Solr is an open-source enterprise platform built on Apache Lucene. Solr is scalable to fit any high-traffic website, with distributed indexing and load-balanced querying, Solr is the trusted search provider for a number of large businesses, including Sears, eHarmony and BestBuy. Solr features comprehensive administration features, easy-to-understand analytics, and advanced full-text search options.
Cludo adds relevance to search results by including automatic spell-checking against spelling errors, common synonyms, alternate spelling and word derivatives. Cludo also boasts an easy integration path, requiring only the ‘copying and pasting a few scripts’ to be up and running, according to their website. Its analytics reports offer insights into what site visitors are searching for and how they are searching.

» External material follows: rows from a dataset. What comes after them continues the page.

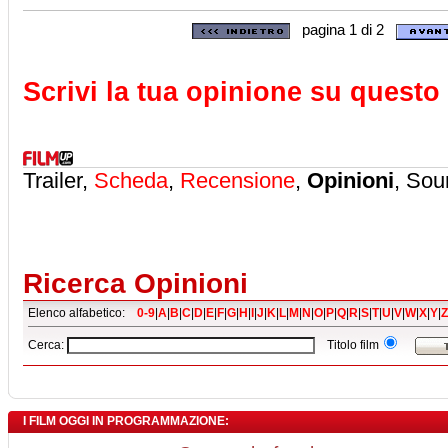
pagina 1 di 2
Scrivi la tua opinione su questo 
Trailer,
Scheda
,
Recensione
,
Opinioni
, Sou
Ricerca Opinioni
Elenco alfabetico:
0-9
|
A
|
B
|
C
|
D
|
E
|
F
|
G
|
H
|
I
|
J
|
K
|
L
|
M
|
N
|
O
|
P
|
Q
|
R
|
S
|
T
|
U
|
V
|
W
|
X
|
Y
|
Z
Cerca:
Titolo film
I FILM OGGI IN PROGRAMMAZIONE: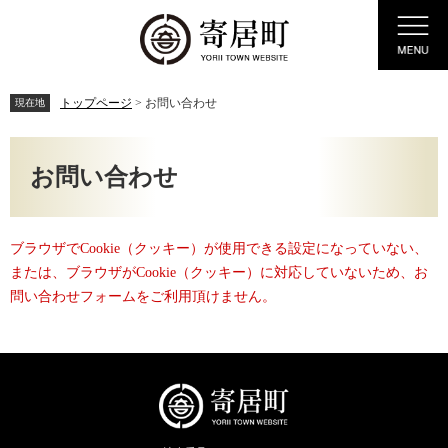
ペ
メ
Menu
ー
ニ
ジ
ュ
の
ー
先
を
トップページ
>
お問い合わせ
現在地
頭
飛
で
ば
本
す。
し
文
お問い合わせ
て
本
文
へ
ブラウザでCookie（クッキー）が使用できる設定になっていない、
または、ブラウザがCookie（クッキー）に対応していないため、お
問い合わせフォームをご利用頂けません。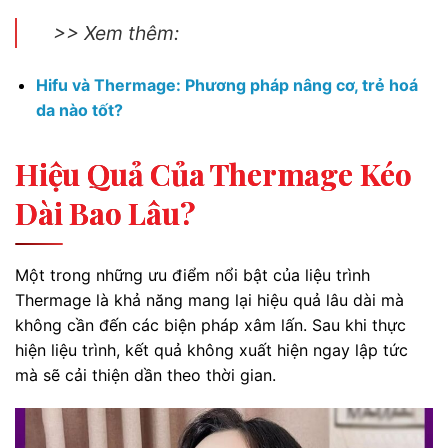
>> Xem thêm:
Hifu và Thermage: Phương pháp nâng cơ, trẻ hoá
da nào tốt?
Hiệu Quả Của Thermage Kéo
Dài Bao Lâu?
Một trong những ưu điểm nổi bật của liệu trình
Thermage là khả năng mang lại hiệu quả lâu dài mà
không cần đến các biện pháp xâm lấn. Sau khi thực
hiện liệu trình, kết quả không xuất hiện ngay lập tức
mà sẽ cải thiện dần theo thời gian.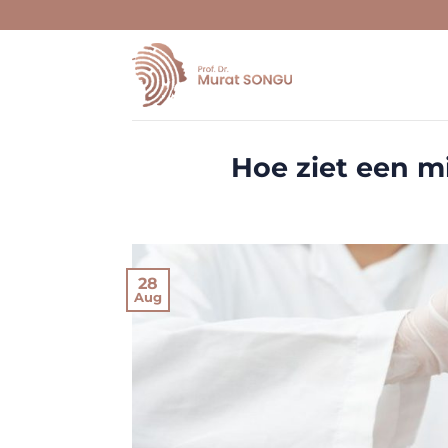
Skip
to
content
Hoe ziet een m
28
Aug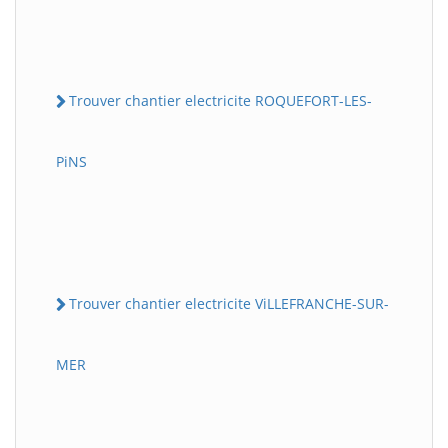
Trouver chantier electricite ROQUEFORT-LES-
PiNS
Trouver chantier electricite ViLLEFRANCHE-SUR-
MER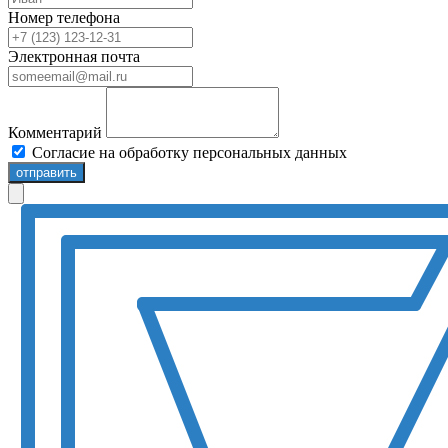
Номер телефона
Электронная почта
Комментарий
Согласие на обработку персональных данных
отправить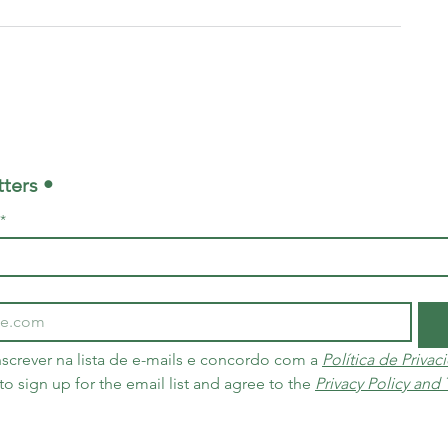
ters •
*
screver na lista de e-mails e concordo com a 
Política de Priva
 to sign up for the email list and agree to the 
Privacy Policy and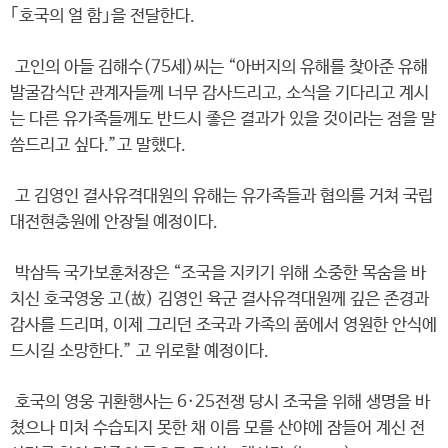
｢호국의 얼 함｣을 전달한다.
고인의 아들 김해수(75세)씨는 “아버지의 유해를 찾아준 유해
발굴감식단 관계자들께 너무 감사드리고, 소식을 기다리고 계시
는 다른 유가족들께도 반드시 좋은 결과가 있을 것이라는 점을 말
씀드리고 싶다.”고 말했다.
고 김영인 결사유격대원의 유해는 유가족들과 협의를 거쳐 국립
대전현충원에 안장될 예정이다.
박삼득 국가보훈처장은 “조국을 지키기 위해 소중한 목숨을 바
치신 호국영웅 고(故) 김영인 육군 결사유격대원께 깊은 존경과
감사를 드리며, 이제 그리던 조국과 가족의 품에서 영원한 안식에
드시길 소망한다.” 고 위로할 예정이다.
호국의 영웅 귀환행사는 6·25전쟁 당시 조국을 위해 생명을 바
쳤으나 미처 수습되지 못한 채 이름 모를 산야에 잠들어 계신 전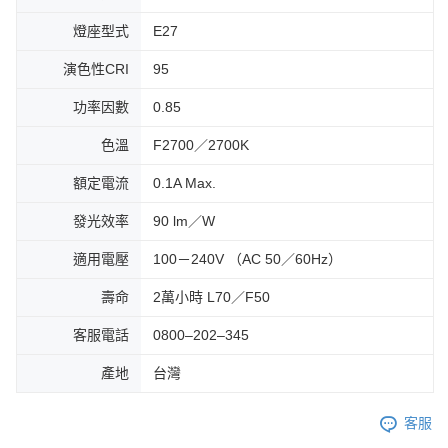
燈座型式
E27
演色性CRI
95
功率因數
0.85
色溫
F2700／2700K
額定電流
0.1A Max.
發光效率
90 lm／W
適用電壓
100－240V （AC 50／60Hz）
壽命
2萬小時 L70／F50
客服電話
0800–202–345
產地
台灣
客服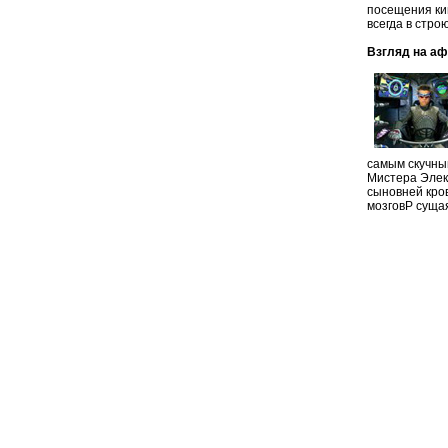
посещения кин
всегда в стро
Взгляд на а
самым скучны
Мистера Элек
сыновней кро
мозговP суща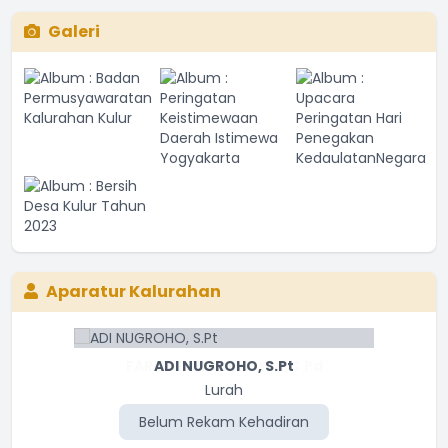
Galeri
Aparatur Kalurahan
FARID NURHUDA ISYA I, S.Pd
ADI NUGROHO, S.Pt
Lurah
Carik
Belum Rekam Kehadiran
Belum Rekam Kehadiran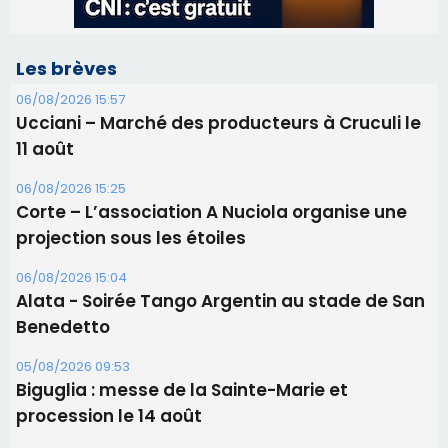
Les brèves
06/08/2026 15:57
Ucciani – Marché des producteurs à Cruculi le
11 août
06/08/2026 15:25
Corte – L’association A Nuciola organise une
projection sous les étoiles
06/08/2026 15:04
Alata - Soirée Tango Argentin au stade de San
Benedetto
05/08/2026 09:53
Biguglia : messe de la Sainte-Marie et
procession le 14 août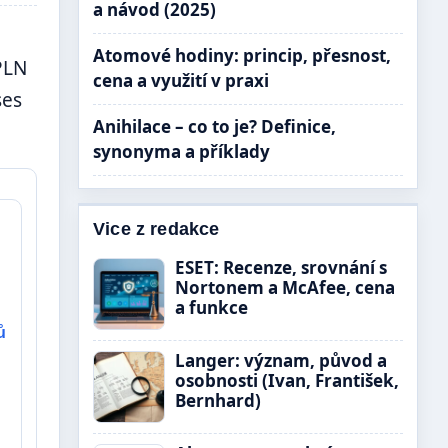
a návod (2025)
Atomové hodiny: princip, přesnost,
PLN
cena a využití v praxi
ses
Anihilace – co to je? Definice,
synonyma a příklady
Vice z redakce
ESET: Recenze, srovnání s
Nortonem a McAfee, cena
a funkce
ů
Langer: význam, původ a
osobnosti (Ivan, František,
Bernhard)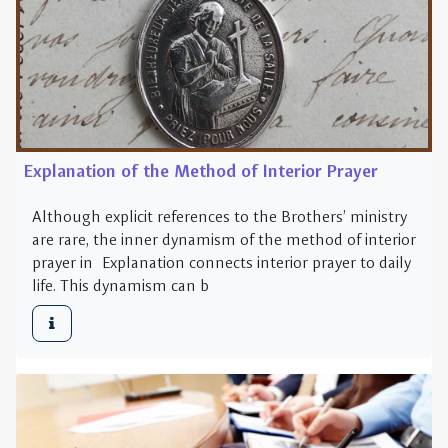
Explanation of the Method of Interior Prayer
Although explicit references to the Brothers’ ministry
are rare, the inner dynamism of the method of interior
prayer in Explanation connects interior prayer to daily
life. This dynamism can b
Breaking Bread with others in a New Way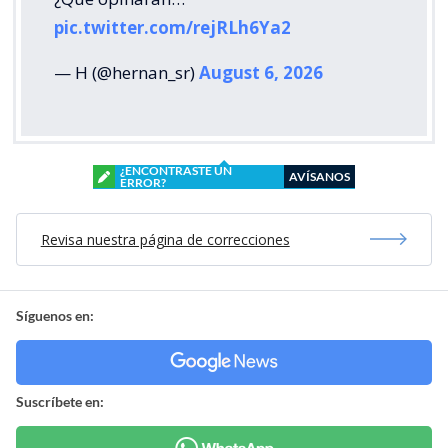
pic.twitter.com/rejRLh6Ya2
— H (@hernan_sr)
August 6, 2026
¿ENCONTRASTE UN
AVÍSANOS
ERROR?
Revisa nuestra página de correcciones
Síguenos en:
Suscríbete en: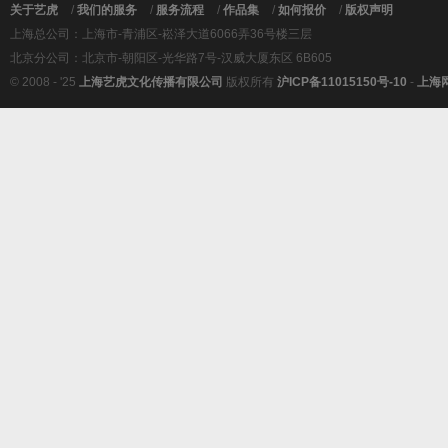
关于艺虎
/
我们的服务
/
服务流程
/
作品集
/
如何报价
/
版权声明
上海总公司：上海市-青浦区-崧泽大道6066弄36号楼三层
北京分公司：北京市-朝阳区-光华路7号-汉威大厦东区 6B605
© 2008 - '25
上海艺虎文化传播有限公司
版权所有
沪ICP备11015150号-10
-
上海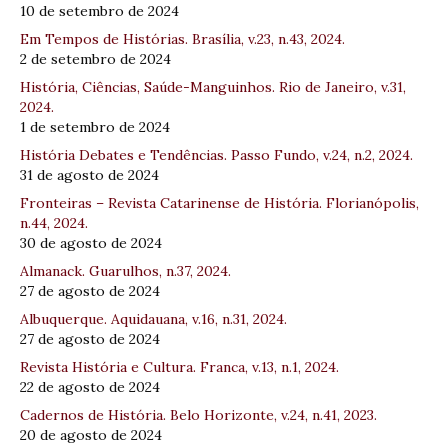
10 de setembro de 2024
Em Tempos de Histórias. Brasília, v.23, n.43, 2024.
2 de setembro de 2024
História, Ciências, Saúde-Manguinhos. Rio de Janeiro, v.31,
2024.
1 de setembro de 2024
História Debates e Tendências. Passo Fundo, v.24, n.2, 2024.
31 de agosto de 2024
Fronteiras – Revista Catarinense de História. Florianópolis,
n.44, 2024.
30 de agosto de 2024
Almanack. Guarulhos, n.37, 2024.
27 de agosto de 2024
Albuquerque. Aquidauana, v.16, n.31, 2024.
27 de agosto de 2024
Revista História e Cultura. Franca, v.13, n.1, 2024.
22 de agosto de 2024
Cadernos de História. Belo Horizonte, v.24, n.41, 2023.
20 de agosto de 2024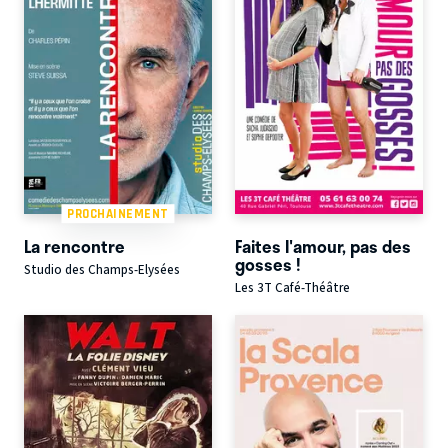
PROCHAINEMENT
La rencontre
Faites l'amour, pas des
gosses !
Studio des Champs-Elysées
Les 3T Café-Théâtre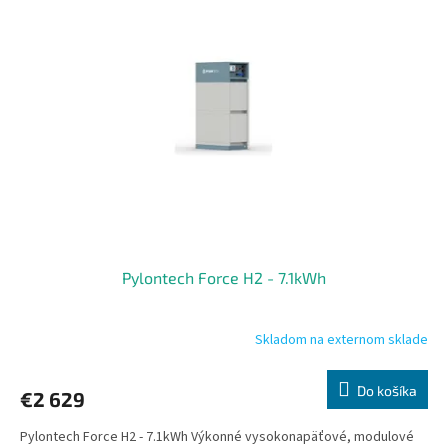
Pylontech Force H2 - 7.1kWh
Skladom na externom sklade
Do košíka
€2 629
Pylontech Force H2 - 7.1kWh Výkonné vysokonapäťové, modulové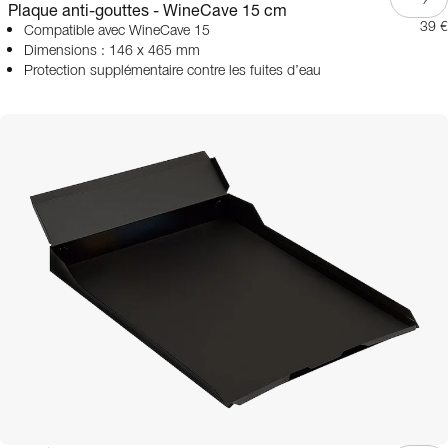
Plaque anti-gouttes - WineCave 15 cm
39 €
Compatible avec WineCave 15
Dimensions : 146 x 465 mm
Protection supplémentaire contre les fuites d’eau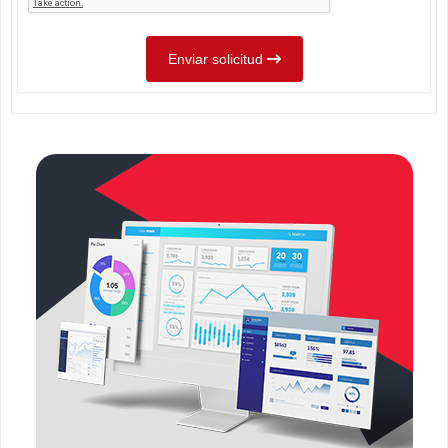
Enviar solicitud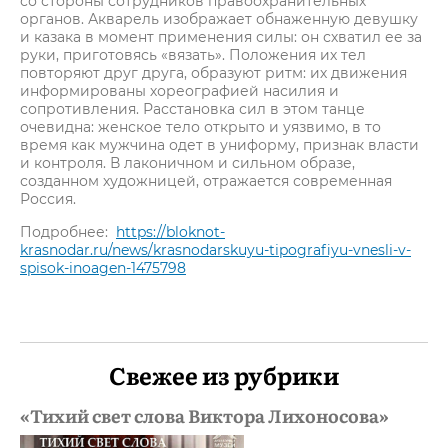
со стороны сотрудников правоохранительных
органов. Акварель изображает обнаженную девушку
и казака в момент применения силы: он схватил ее за
руки, приготовясь «вязать». Положения их тел
повторяют друг друга, образуют ритм: их движения
информированы хореографией насилия и
сопротивления. Расстановка сил в этом танце
очевидна: женское тело открыто и уязвимо, в то
время как мужчина одет в униформу, признак власти
и контроля. В лаконичном и сильном образе,
созданном художницей, отражается современная
Россия.
Подробнее:
https://bloknot-
krasnodar.ru/news/krasnodarskuyu-tipografiyu-vnesli-v-
spisok-inoagen-1475798
Свежее из рубрики
«Тихий свет слова Виктора Лихоносова»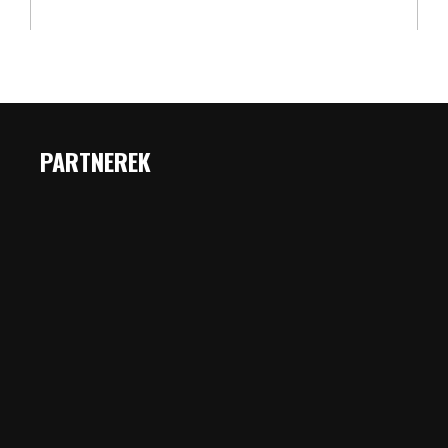
PARTNEREK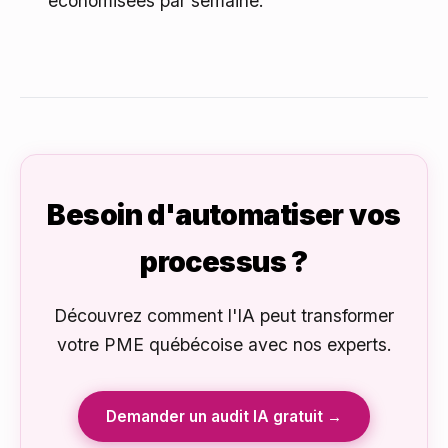
économisées par semaine.
Besoin d'automatiser vos
processus ?
Découvrez comment l'IA peut transformer
votre PME québécoise avec nos experts.
Demander un audit IA gratuit →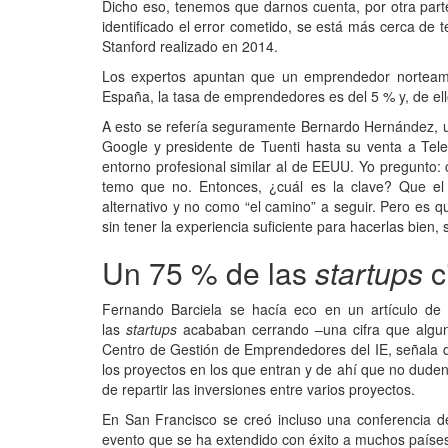
Dicho eso, tenemos que darnos cuenta, por otra part
identificado el error cometido, se está más cerca de t
Stanford realizado en 2014.
Los expertos apuntan que un emprendedor norteame
España, la tasa de emprendedores es del 5 % y, de ello
A esto se refería seguramente Bernardo Hernández, 
Google y presidente de Tuenti hasta su venta a Tele
entorno profesional similar al de EEUU. Yo pregunto
temo que no. Entonces, ¿cuál es la clave? Que e
alternativo y no como “el camino” a seguir. Pero es 
sin tener la experiencia suficiente para hacerlas bien, 
Un 75 % de las
startups
c
Fernando Barciela se hacía eco en un artículo d
las
startups
acababan cerrando –una cifra que alguna
Centro de Gestión de Emprendedores del IE, señala q
los proyectos en los que entran y de ahí que no duden
de repartir las inversiones entre varios proyectos.
En San Francisco se creó incluso una conferencia de
evento que se ha extendido con éxito a muchos países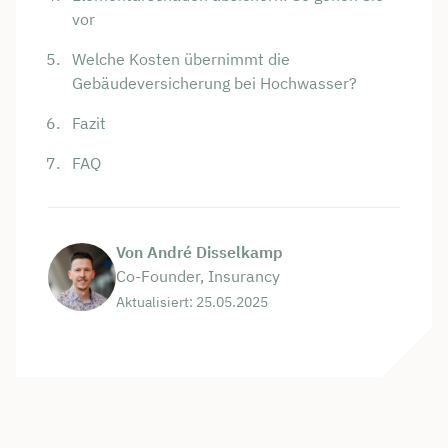
vor
Welche Kosten übernimmt die
Gebäudeversicherung bei Hochwasser?
Fazit
FAQ
Von André Disselkamp
Co-Founder, Insurancy
Aktualisiert: 25.05.2025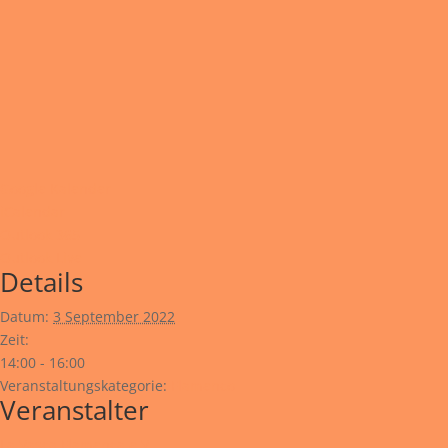
Google Kalender
iCalendar
Outlook 365
Outlook Live
Details
Datum:
3 September 2022
Zeit:
14:00 - 16:00
Veranstaltungskategorie:
Flamenco
Veranstalter
La Vasca Flamenca e.V.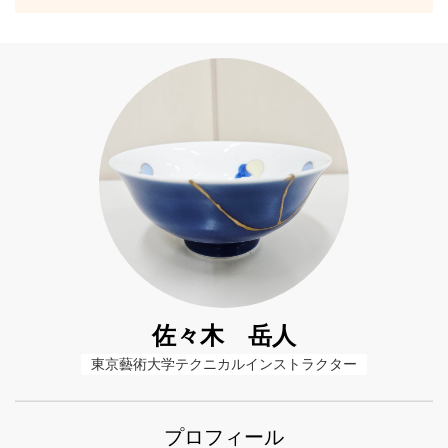
佐々木 岳人
東京藝術大学テクニカルインストラクター
プロフィール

Swiftype’s customers include CBS, AOL and AT&T. In addition to standard features offered by most site search providers, Swiftype uses an advanced search algorithm based on language modeling intelligence that takes into account factors like bigram matching and stemming. Faceted search through Swiftype gives site visitors even more control over their searches by allowing them to refine different search attributes. This might include date, price, location, content type, author, and “Last Updated.”
- These changes will impact any advertiser currently using Google Site Search.
- All advertisers should have an alternative search provider prior to the April 1, 2018 shutdown.
- Google Custom Search will still be available, however this is recommended for local businesses or smaller blog sites.
- Advertisers and brands have a variety of search providers for this service, such as: AddSearch, Algolia, Amazon Cloud Search, Apache Solr, Clude and Swifttype.
NOTE: This is an educational piece and by no means provides an endorsement of any particular media/technology supplier. It is essential that investment decisions are fully counseled by your Digital Investment Group.